What is required - Output every line from the beginning of the records through the line that contains "Schwangerschaft, junge Eltern und", exactly as it appears.

□ □ □

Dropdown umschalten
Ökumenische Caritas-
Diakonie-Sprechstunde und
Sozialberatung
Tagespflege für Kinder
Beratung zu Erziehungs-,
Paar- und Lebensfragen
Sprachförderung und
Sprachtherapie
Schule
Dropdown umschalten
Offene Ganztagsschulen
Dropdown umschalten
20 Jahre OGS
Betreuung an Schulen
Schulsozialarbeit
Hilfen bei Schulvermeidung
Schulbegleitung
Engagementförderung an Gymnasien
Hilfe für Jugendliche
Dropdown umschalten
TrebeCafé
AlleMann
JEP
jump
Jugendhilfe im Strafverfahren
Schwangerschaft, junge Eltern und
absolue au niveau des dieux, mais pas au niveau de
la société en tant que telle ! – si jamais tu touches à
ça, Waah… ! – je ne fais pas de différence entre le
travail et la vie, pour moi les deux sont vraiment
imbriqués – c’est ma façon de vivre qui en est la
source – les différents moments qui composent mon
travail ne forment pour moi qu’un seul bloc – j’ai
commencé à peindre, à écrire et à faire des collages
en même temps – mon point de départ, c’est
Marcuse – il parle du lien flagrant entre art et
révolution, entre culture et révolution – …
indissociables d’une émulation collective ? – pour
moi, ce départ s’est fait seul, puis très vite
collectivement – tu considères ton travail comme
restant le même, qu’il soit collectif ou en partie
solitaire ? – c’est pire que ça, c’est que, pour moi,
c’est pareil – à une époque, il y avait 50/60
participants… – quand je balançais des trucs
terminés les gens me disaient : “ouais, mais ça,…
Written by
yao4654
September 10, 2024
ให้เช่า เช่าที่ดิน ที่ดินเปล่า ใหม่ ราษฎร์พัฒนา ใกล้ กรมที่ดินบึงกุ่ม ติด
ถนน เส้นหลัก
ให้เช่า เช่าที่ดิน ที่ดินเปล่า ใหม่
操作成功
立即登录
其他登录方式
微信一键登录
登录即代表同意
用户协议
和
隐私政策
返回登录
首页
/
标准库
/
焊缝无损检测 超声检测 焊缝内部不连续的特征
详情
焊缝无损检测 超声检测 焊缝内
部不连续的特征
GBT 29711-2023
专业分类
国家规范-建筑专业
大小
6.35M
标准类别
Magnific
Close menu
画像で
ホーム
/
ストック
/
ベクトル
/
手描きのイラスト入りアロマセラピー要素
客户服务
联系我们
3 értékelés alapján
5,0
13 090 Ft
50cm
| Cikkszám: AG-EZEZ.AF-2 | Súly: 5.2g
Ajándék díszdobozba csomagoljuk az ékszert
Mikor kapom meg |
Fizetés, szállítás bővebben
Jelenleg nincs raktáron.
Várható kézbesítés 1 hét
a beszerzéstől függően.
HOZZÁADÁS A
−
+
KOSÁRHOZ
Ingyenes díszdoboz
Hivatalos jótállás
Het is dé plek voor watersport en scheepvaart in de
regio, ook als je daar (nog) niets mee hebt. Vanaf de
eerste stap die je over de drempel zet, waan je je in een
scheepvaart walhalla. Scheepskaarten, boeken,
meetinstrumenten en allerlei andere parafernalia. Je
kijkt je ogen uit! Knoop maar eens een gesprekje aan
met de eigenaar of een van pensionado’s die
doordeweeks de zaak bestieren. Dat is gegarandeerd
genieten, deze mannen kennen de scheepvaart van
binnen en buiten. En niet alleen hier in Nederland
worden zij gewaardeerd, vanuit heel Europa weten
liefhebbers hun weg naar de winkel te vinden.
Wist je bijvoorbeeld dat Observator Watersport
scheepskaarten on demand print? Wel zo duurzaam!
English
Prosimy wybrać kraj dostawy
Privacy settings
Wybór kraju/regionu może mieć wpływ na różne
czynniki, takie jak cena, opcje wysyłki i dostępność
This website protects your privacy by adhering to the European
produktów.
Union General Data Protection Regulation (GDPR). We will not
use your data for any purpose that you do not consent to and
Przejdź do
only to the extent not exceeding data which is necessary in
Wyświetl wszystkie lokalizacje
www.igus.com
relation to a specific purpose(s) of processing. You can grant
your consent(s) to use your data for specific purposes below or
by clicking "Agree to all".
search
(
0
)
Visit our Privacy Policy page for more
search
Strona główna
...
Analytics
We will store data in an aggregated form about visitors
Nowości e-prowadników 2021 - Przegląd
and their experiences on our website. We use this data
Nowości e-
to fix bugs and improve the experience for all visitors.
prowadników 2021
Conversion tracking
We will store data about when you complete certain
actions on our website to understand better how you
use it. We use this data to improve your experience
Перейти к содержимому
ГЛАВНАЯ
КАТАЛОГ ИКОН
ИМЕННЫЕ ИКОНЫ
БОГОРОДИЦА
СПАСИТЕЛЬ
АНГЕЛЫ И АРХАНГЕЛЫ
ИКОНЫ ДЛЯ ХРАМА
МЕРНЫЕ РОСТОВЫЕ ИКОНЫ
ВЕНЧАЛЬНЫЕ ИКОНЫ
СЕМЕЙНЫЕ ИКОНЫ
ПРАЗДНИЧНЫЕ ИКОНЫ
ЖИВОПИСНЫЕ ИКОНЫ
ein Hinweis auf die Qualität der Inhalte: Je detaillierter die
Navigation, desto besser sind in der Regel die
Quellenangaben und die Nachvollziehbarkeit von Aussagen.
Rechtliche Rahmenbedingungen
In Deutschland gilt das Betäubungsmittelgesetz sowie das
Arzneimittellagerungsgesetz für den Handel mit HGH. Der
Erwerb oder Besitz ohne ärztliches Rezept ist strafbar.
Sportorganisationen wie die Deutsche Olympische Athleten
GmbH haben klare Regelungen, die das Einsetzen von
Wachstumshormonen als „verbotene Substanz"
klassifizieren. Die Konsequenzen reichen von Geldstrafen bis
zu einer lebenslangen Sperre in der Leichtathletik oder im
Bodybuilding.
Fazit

□ □ □

Result of the task -
Dropdown umschalten
Ökumenische Caritas-
Diakonie-Sprechstunde und
Sozialberatung
Tagespflege für Kinder
Beratung zu Erziehungs-,
Paar- und Lebensfragen
Sprachförderung und
Sprachtherapie
Schule
Dropdown umschalten
Offene Ganztagsschulen
Dropdown umschalten
20 Jahre OGS
Betreuung an Schulen
Schulsozialarbeit
Hilfen bei Schulvermeidung
Schulbegleitung
Engagementförderung an Gymnasien
Hilfe für Jugendliche
Dropdown umschalten
TrebeCafé
AlleMann
JEP
jump
Jugendhilfe im Strafverfahren
Schwangerschaft, junge Eltern und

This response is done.